Here’s How An Absurd Primate Ended Up With Squirrel Teeth

Here’s How An Absurd Primate Ended Up With Squirrel Teeth

The aye-aye is about as ridiculous looking as a primate can get: Beady yellow eyes, bat-like ears, and hands like horrible spiders. But perhaps its most interesting feature is its teeth.

Over millions of years, species on Earth have developed seemingly unique adaptations that help them survive in challenging environments. But sometimes, totally different species that face similar pressures end up independently evolving the same features, a process known as convergent evolution. That’s how a lemur-like primate ended up with squirrel teeth, according to a new study.

“The aye-aye is a really unusual primate,” study author Phillip Cox from the University of York told Gizmodo. “It lives in Madagascar with other lemurs, it lives in trees like lemurs.”

But it has an unusual diet, eating grubs it finds in holes beneath the tree bark it gnaws off with its front teeth. That could be how it ended up looking so squirrelly.
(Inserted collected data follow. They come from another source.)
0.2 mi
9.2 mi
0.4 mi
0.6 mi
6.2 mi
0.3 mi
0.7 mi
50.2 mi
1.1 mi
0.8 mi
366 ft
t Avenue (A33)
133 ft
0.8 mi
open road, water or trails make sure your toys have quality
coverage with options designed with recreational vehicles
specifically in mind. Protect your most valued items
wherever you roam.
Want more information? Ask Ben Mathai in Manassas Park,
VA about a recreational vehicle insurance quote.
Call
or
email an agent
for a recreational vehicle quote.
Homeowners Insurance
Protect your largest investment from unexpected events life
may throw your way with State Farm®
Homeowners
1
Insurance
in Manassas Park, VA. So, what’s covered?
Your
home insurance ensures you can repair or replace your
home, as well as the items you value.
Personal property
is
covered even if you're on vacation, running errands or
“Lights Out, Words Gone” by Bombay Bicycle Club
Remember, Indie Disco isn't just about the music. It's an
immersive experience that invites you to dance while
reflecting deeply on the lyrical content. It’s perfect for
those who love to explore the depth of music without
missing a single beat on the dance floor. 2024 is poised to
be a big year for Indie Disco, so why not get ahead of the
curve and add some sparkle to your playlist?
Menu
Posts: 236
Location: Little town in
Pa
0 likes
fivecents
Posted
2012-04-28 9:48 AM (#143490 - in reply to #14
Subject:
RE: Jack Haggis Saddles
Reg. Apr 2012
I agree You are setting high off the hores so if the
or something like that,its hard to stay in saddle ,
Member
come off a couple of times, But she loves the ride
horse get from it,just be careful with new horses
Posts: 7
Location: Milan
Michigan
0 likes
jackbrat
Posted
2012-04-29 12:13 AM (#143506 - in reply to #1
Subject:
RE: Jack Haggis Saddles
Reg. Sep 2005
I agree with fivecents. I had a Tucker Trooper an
The researchers compiled microCT scans of 46 mammal species, including aye-ayes and squirrels, either from the Morphosource online database or from specimens in museums. They put them into a computer program that could run a statistical analysis and compare the shapes of the aye-aye skulls to those of squirrels.
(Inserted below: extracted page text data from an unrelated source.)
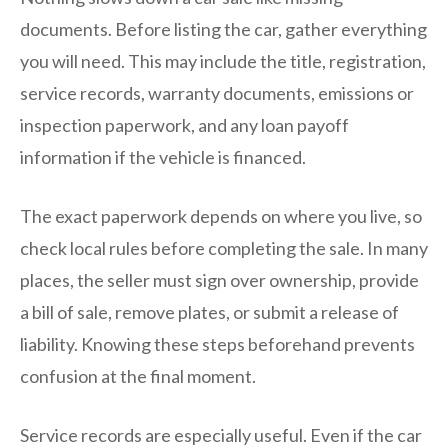
documents. Before listing the car, gather everything
you will need. This may include the title, registration,
service records, warranty documents, emissions or
inspection paperwork, and any loan payoff
information if the vehicle is financed.
The exact paperwork depends on where you live, so
check local rules before completing the sale. In many
places, the seller must sign over ownership, provide
a bill of sale, remove plates, or submit a release of
liability. Knowing these steps beforehand prevents
confusion at the final moment.
Service records are especially useful. Even if the car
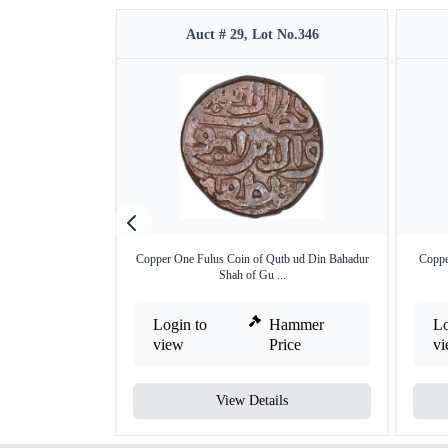
Auct # 29, Lot No.346
Copper One Fulus Coin of Qutb ud Din Bahadur
Coppe
Shah of Gu ...
Login to
Hammer
Lo
view
Price
v
View Details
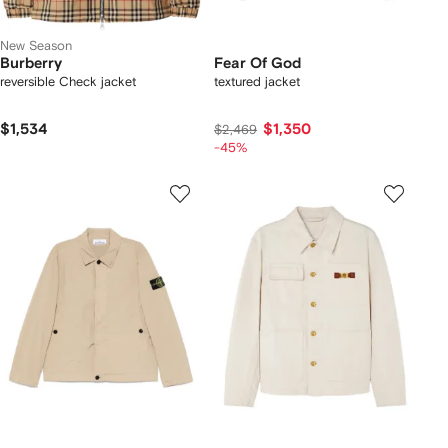
New Season
Burberry
Fear Of God
reversible Check jacket
textured jacket
$1,534
$1,350
$2,469
-45%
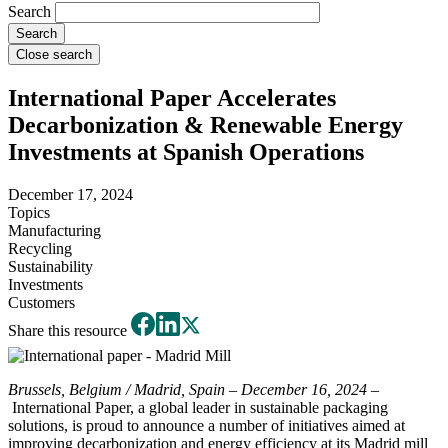
Search
Close search
International Paper Accelerates
Decarbonization & Renewable Energy
Investments at Spanish Operations
December 17, 2024
Topics
Manufacturing
Recycling
Sustainability
Investments
Customers
Share this resource
Brussels, Belgium / Madrid, Spain – December 16, 2024
–
International Paper, a global leader in sustainable packaging
solutions, is proud to announce a number of initiatives aimed at
improving decarbonization and energy efficiency at its Madrid mill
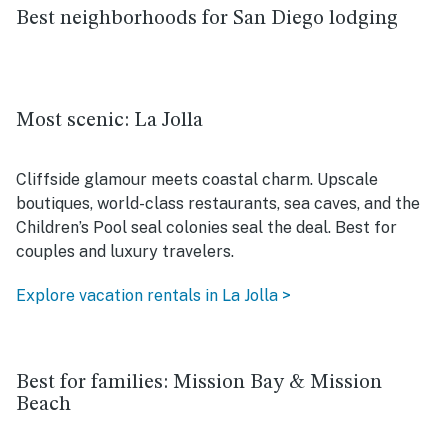
Best neighborhoods for San Diego lodging
Most scenic: La Jolla
Cliffside glamour meets coastal charm. Upscale
boutiques, world-class restaurants, sea caves, and the
Children’s Pool seal colonies seal the deal. Best for
couples and luxury travelers.
Explore vacation rentals in La Jolla >
Best for families: Mission Bay & Mission
Beach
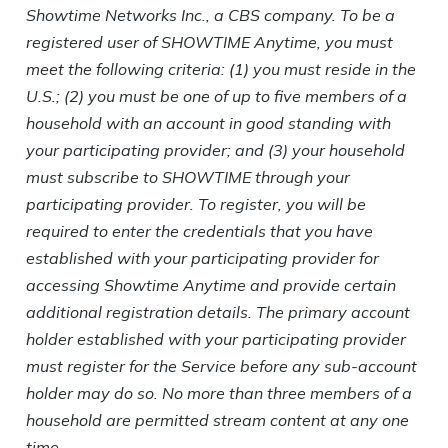
Showtime Networks Inc., a CBS company. To be a
registered user of SHOWTIME Anytime, you must
meet the following criteria: (1) you must reside in the
U.S.; (2) you must be one of up to five members of a
household with an account in good standing with
your participating provider; and (3) your household
must subscribe to SHOWTIME through your
participating provider. To register, you will be
required to enter the credentials that you have
established with your participating provider for
accessing Showtime Anytime and provide certain
additional registration details. The primary account
holder established with your participating provider
must register for the Service before any sub-account
holder may do so. No more than three members of a
household are permitted stream content at any one
time.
They found that the the two species’ skulls had more in common than would be expected by randomness alone, according to the paper recently published in Biology Letters.
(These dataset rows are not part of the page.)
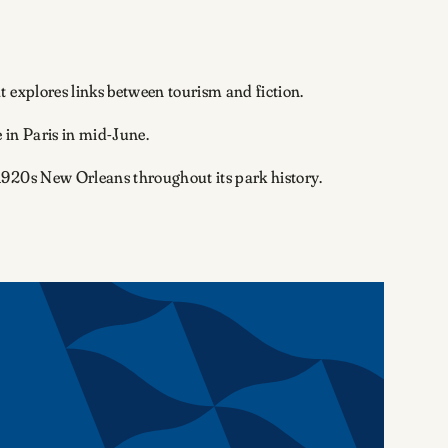
 explores links between tourism and fiction.
e in Paris in mid-June.
 1920s New Orleans throughout its park history.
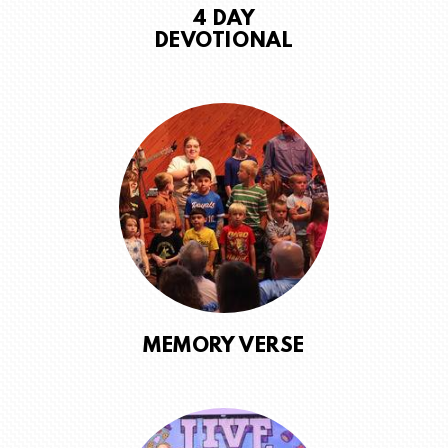
4 DAY
DEVOTIONAL
MEMORY VERSE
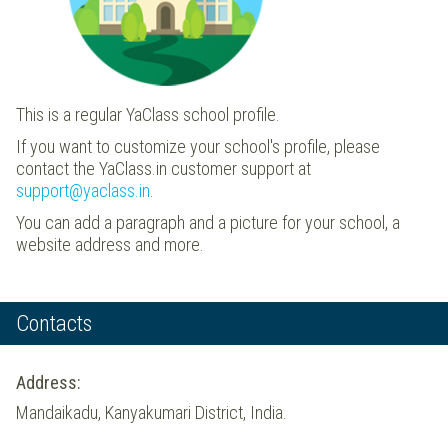
This is a regular YaClass school profile.
If you want to customize your school's profile, please
contact the YaClass.in customer support at
support@yaclass.in
.
You can add a paragraph and a picture for your school, a
website address and more.
Contacts
Address:
Mandaikadu, Kanyakumari District, India.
Those similarities existed in the shape of the animals’ skulls. Both squirrels and aye-ayes have continually growing, long front teeth. The aye-ayes also have relatively longer snouts compared to other primates, and brain cases similar in shape to squirrels’.

The researchers thought the similarities could best be explained by the aye-aye’s need to impart a lot of force on its teeth. The aye-aye scrapes bark off of trees in order to eat out the bugs, while squirrels crack nuts. That’s how convergent evolution works — similar evolutionary pressures could lead to unrelated but similar-looking animals.

But this is just a best guess based on modelling, as we can’t know for certain why these traits evolved.